Ex-Obamacare boss Andy Slavitt, tried to seek a bipartisan opening to protect the healthcare system established by the Obama administration after he stepped down last January 20 as acting administrator of Centers for Medicare and Medicaid Services (CMS).

In an interview made by Politico, Andy Slavitt said that instead of discarding the law and returning to his rewarding career as a health entrepreneur in Minnesota, he will spend his time with hospital CEOs, governors and drug companies in repairing the law. He will stay on part-time in Washington to seek a bipartisan ceasefire in the war on health care that preserve Obamacare as much as possible even if it takes to take on more conservative legislators.
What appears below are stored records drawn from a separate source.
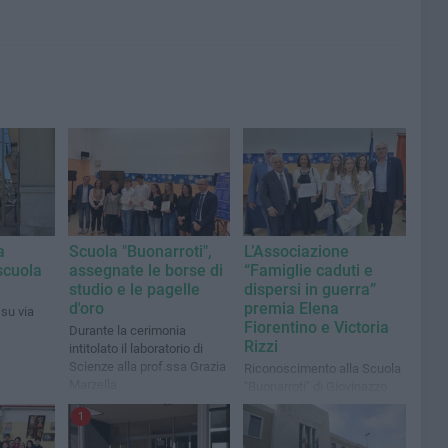
a
Scuola "Buonarroti",
L’Associazione
scuola
assegnate le borse di
“Famiglie caduti e
studio e le pagelle
dispersi in guerra”
d'oro
premia Elena
 su via
Fiorentino e Victoria
Durante la cerimonia
Rizzi
intitolato il laboratorio di
Scienze alla prof.ssa Grazia
Riconoscimento alla Scuola
Marzella
"Buonarroti" di Giovinazzo
1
Dealing with the issues of changing the government would be a tough one especially on healthcare. Jay Angoff, a former Affordable Care Act Implementation director, said in his statement during the interview with CNBC last Tuesday that "the repealing and replacing Obamacare will be harder than the Republicans, under Donald Trump administration, can think of."

President Donald Trump signed an executive order that turn the law on healthcare as Andy Slavitt steps down in his title as the acting administrator of the CMS. Obamacare supporters put on notice just hours after Trump took oath of office when he signed the executive order putting his agency heads discretion to stop Obamacare including individual mandate.

But the Trump's administration still has yet to unravel its plan of action in healthcare. The market for people to buy their own insurances will collapse if the mandate will fail or if health plans, doctors and hospitals will abandon the market place because of uncertainty.

However, Angoff said in an interview that President Donald Trump has a chance to lower the healthcare costs by using his deal-making skills to drive hard bargains with hospitals, doctors, medical equipment makers, insurers and drug companies. "But that even if negotiating in behalf of the government would be harder than in negotiating in business, still there is hope for Trump administration to do what Donald Trump is very good at, negotiating", Agoff added. Amidst from all of these, people must still obey the law and to the government who implements it.